- **Your assignment**: With the pictures removed, set down all of the entries below exactly.

Stored data entries:
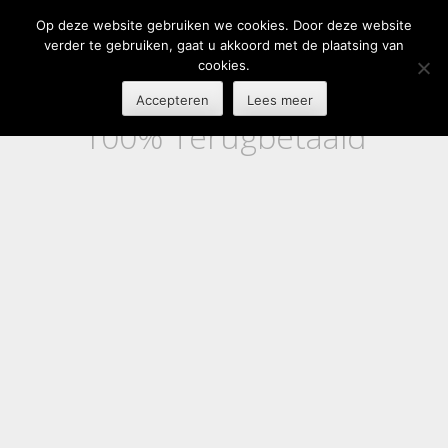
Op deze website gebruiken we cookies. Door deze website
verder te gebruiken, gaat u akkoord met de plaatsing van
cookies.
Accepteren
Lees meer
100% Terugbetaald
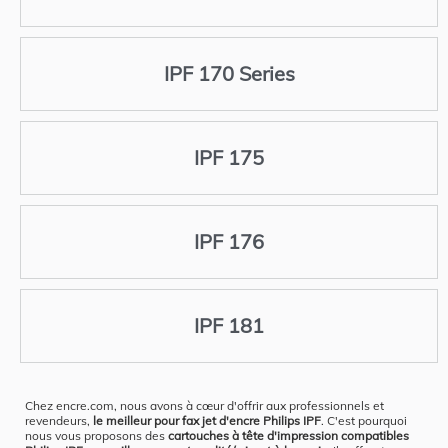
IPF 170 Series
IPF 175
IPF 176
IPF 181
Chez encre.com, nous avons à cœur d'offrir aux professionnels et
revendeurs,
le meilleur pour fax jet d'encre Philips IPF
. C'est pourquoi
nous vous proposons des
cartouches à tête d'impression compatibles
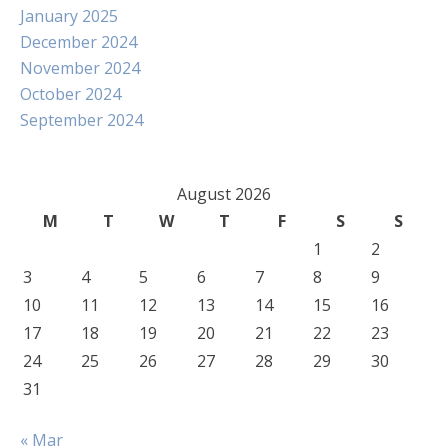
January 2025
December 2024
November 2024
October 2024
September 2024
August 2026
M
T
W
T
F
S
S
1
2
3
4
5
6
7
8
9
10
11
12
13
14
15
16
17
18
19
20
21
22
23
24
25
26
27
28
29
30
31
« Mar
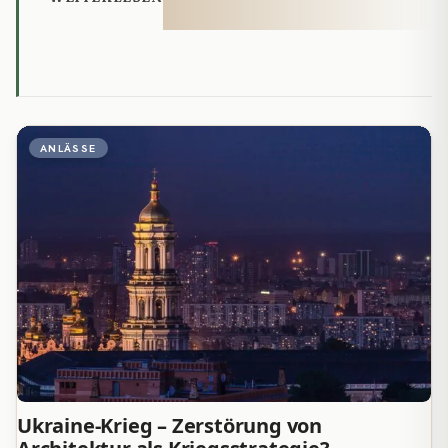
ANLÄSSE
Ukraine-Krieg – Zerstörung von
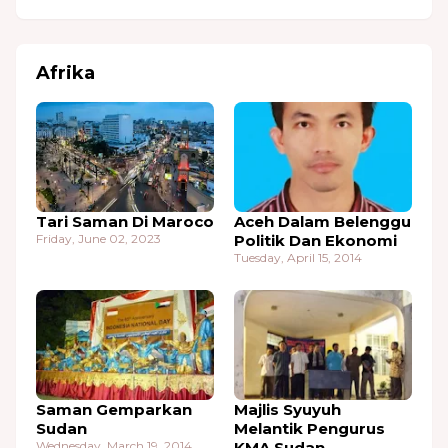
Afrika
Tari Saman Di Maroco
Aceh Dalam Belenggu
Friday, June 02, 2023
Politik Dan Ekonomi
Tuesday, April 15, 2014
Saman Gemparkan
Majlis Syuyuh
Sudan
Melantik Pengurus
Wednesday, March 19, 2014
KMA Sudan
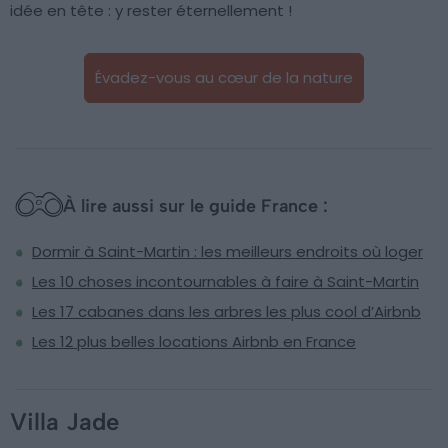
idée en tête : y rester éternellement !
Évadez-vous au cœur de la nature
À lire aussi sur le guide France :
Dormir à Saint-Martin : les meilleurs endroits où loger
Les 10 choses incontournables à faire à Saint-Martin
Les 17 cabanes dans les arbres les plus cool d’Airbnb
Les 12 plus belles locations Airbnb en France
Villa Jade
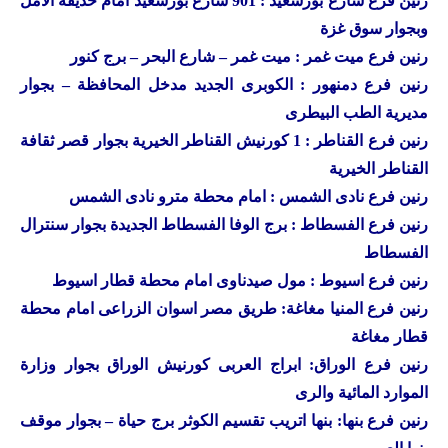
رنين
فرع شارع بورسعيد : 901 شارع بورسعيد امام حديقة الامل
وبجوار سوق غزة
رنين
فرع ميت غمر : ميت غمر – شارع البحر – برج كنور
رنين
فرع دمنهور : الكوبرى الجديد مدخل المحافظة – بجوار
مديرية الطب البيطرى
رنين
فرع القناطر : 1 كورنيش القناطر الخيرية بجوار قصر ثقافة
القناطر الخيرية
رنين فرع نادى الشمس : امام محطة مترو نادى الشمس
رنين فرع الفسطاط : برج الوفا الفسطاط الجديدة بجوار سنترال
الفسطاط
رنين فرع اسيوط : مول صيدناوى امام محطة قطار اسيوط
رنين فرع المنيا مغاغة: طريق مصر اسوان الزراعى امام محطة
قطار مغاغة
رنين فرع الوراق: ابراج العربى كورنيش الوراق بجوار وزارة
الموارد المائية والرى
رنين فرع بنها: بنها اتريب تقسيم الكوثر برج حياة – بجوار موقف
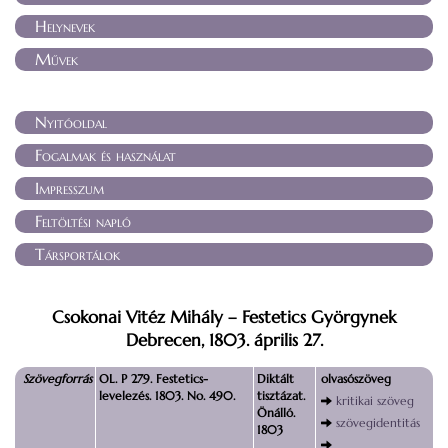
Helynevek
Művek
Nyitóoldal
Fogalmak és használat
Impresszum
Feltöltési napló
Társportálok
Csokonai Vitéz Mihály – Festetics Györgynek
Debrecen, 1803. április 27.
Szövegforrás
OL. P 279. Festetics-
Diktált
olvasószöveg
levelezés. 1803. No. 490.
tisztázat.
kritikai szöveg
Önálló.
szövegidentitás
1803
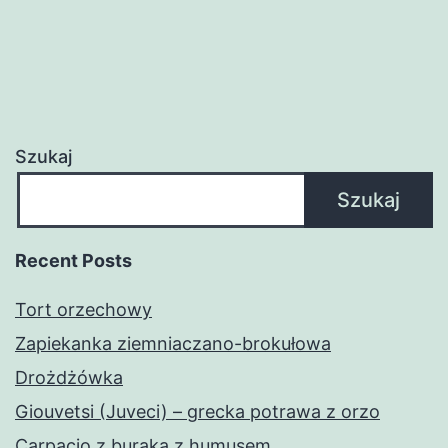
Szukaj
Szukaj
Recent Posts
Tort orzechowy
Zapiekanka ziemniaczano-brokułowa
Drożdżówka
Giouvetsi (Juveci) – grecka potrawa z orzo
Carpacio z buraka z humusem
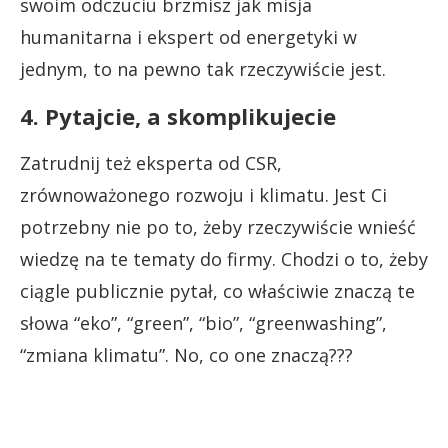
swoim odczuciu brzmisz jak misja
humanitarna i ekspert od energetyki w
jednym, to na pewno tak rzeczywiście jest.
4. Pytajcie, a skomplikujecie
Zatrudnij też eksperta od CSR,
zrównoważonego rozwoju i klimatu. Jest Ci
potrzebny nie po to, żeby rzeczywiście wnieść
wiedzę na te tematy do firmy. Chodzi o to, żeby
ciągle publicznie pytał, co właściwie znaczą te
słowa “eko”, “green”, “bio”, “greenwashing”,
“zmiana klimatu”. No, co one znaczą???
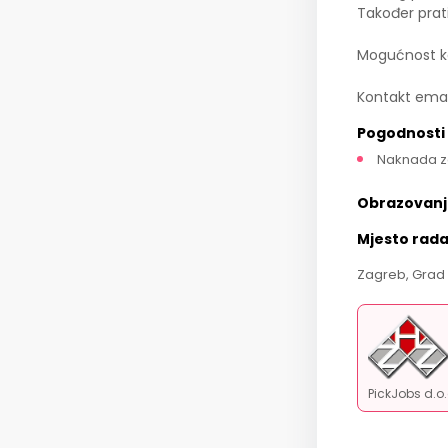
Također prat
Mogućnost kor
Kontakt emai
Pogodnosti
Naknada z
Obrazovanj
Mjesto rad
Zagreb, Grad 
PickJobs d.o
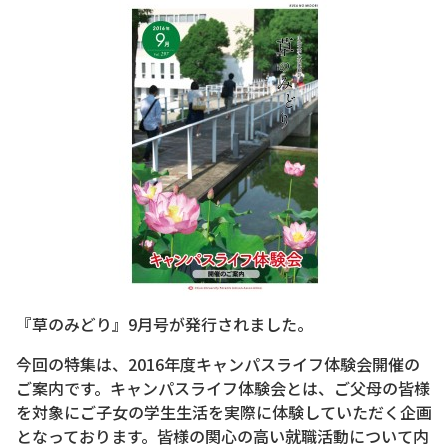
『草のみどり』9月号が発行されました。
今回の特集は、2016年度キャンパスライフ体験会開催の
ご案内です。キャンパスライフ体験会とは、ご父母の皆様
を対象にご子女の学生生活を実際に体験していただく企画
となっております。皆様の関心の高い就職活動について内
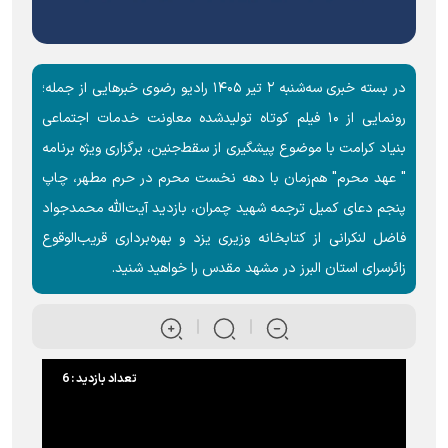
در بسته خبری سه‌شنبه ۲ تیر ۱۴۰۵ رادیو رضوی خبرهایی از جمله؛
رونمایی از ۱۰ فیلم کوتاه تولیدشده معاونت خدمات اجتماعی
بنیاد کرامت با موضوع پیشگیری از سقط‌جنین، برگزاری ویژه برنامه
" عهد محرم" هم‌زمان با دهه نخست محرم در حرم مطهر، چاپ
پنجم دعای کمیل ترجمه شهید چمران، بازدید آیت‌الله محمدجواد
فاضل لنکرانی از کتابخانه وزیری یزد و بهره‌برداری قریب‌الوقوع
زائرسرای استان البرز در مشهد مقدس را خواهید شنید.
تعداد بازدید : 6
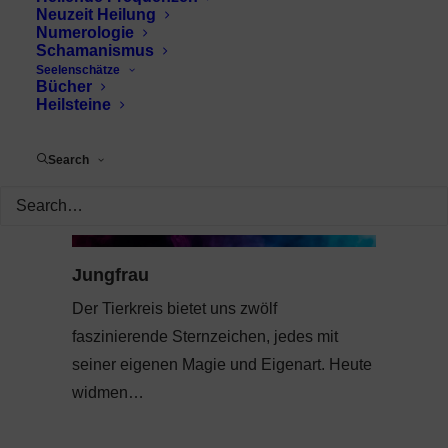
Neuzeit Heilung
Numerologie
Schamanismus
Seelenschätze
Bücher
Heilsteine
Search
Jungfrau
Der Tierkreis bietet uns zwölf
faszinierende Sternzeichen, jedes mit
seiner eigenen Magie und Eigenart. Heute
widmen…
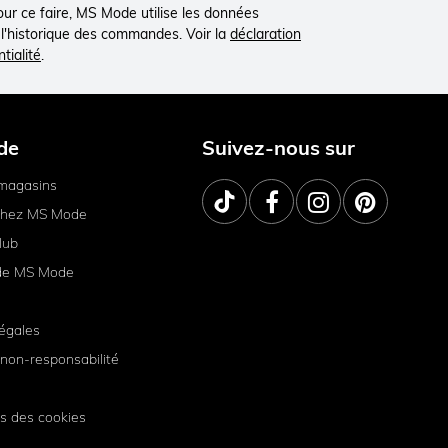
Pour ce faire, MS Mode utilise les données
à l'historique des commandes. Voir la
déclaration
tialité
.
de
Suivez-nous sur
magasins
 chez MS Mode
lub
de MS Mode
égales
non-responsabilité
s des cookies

- **Written response**:
Op deze website gebruiken we cookies. Door deze website
verder te gebruiken, gaat u akkoord met de plaatsing van
cookies.
Accepteren
Lees meer
100% Terugbetaald
IPF 170 Series
IPF 175
IPF 176
IPF 181
Chez encre.com, nous avons à cœur d'offrir aux professionnels et
revendeurs,
le meilleur pour fax jet d'encre Philips IPF
. C'est pourquoi
nous vous proposons des
cartouches à tête d'impression compatibles
January 2025
December 2024
November 2024
October 2024
September 2024
August 2026
M
T
W
T
F
S
S
1
2
3
4
5
6
7
8
9
10
11
12
13
14
15
16
17
18
19
20
21
22
23
24
25
26
27
28
29
30
31
« Mar
ANLÄSSE
Ukraine-Krieg – Zerstörung von
Afrika
Tari Saman Di Maroco
Aceh Dalam Belenggu
Friday, June 02, 2023
Politik Dan Ekonomi
Tuesday, April 15, 2014
Saman Gemparkan
Majlis Syuyuh
Sudan
Melantik Pengurus
Wednesday, March 19, 2014
KMA Sudan
idée en tête : y rester éternellement !
Évadez-vous au cœur de la nature
À lire aussi sur le guide France :
Dormir à Saint-Martin : les meilleurs endroits où loger
Les 10 choses incontournables à faire à Saint-Martin
Les 17 cabanes dans les arbres les plus cool d’Airbnb
Les 12 plus belles locations Airbnb en France
Villa Jade
رنين
فرع شارع بورسعيد : 901 شارع بورسعيد امام حديقة الامل
وبجوار سوق غزة
رنين
فرع ميت غمر : ميت غمر – شارع البحر – برج كنور
رنين
فرع دمنهور : الكوبرى الجديد مدخل المحافظة – بجوار
مديرية الطب البيطرى
رنين
فرع القناطر : 1 كورنيش القناطر الخيرية بجوار قصر ثقافة
القناطر الخيرية
رنين فرع نادى الشمس : امام محطة مترو نادى الشمس
رنين فرع الفسطاط : برج الوفا الفسطاط الجديدة بجوار سنترال
الفسطاط
رنين فرع اسيوط : مول صيدناوى امام محطة قطار اسيوط
رنين فرع المنيا مغاغة: طريق مصر اسوان الزراعى امام محطة
قطار مغاغة
رنين فرع الوراق: ابراج العربى كورنيش الوراق بجوار وزارة
الموارد المائية والرى
رنين فرع بنها: بنها اتريب تقسيم الكوثر برج حياة – بجوار موقف
Helynevek
Művek
Nyitóoldal
Fogalmak és használat
Impresszum
Feltöltési napló
Társportálok
Csokonai Vitéz Mihály – Festetics Györgynek
Debrecen, 1803. április 27.
Szövegforrás
OL. P 279. Festetics-
Diktált
olvasószöveg
levelezés. 1803. No. 490.
tisztázat.
kritikai szöveg
Önálló.
szövegidentitás
1803
Szukaj
Szukaj
Recent Posts
Tort orzechowy
Zapiekanka ziemniaczano-brokułowa
Drożdżówka
Giouvetsi (Juveci) – grecka potrawa z orzo
Carpacio z buraka z humusem
swoim odczuciu brzmisz jak misja
humanitarna i ekspert od energetyki w
jednym, to na pewno tak rzeczywiście jest.
4. Pytajcie, a skomplikujecie
Zatrudnij też eksperta od CSR,
zrównoważonego rozwoju i klimatu. Jest Ci
potrzebny nie po to, żeby rzeczywiście wnieść
wiedzę na te tematy do firmy. Chodzi o to, żeby
ciągle publicznie pytał, co właściwie znaczą te
słowa “eko”, “green”, “bio”, “greenwashing”,
“zmiana klimatu”. No, co one znaczą???
Također prat
Mogućnost kor
Kontakt emai
Pogodnosti
Naknada z
Obrazovanj
Mjesto rad
Zagreb, Grad 
PickJobs d.o
『草のみどり』9月号が発行されました。
今回の特集は、2016年度キャンパスライフ体験会開催の
ご案内です。キャンパスライフ体験会とは、ご父母の皆様
を対象にご子女の学生生活を実際に体験していただく企画
となっております。皆様の関心の高い就職活動について内
در بسته خبری سه‌شنبه ۲ تیر ۱۴۰۵ رادیو رضوی خبرهایی از جمله؛
رونمایی از ۱۰ فیلم کوتاه تولیدشده معاونت خدمات اجتماعی
بنیاد کرامت با موضوع پیشگیری از سقط‌جنین، برگزاری ویژه برنامه
" عهد محرم" هم‌زمان با دهه نخست محرم در حرم مطهر، چاپ
پنجم دعای کمیل ترجمه شهید چمران، بازدید آیت‌الله محمدجواد
فاضل لنکرانی از کتابخانه وزیری یزد و بهره‌برداری قریب‌الوقوع
زائرسرای استان البرز در مشهد مقدس را خواهید شنید.
تعداد بازدید : 6
Neuzeit Heilung
Numerologie
Schamanismus
Seelenschätze
Bücher
Heilsteine
Search
Jungfrau
Der Tierkreis bietet uns zwölf
faszinierende Sternzeichen, jedes mit
seiner eigenen Magie und Eigenart. Heute
widmen…
Pour ce faire, MS Mode utilise les données
à l'historique des commandes. Voir la
déclaration
tialité
.
de
Suivez-nous sur
magasins
 chez MS Mode
lub
de MS Mode
égales
non-responsabilité
s des cookies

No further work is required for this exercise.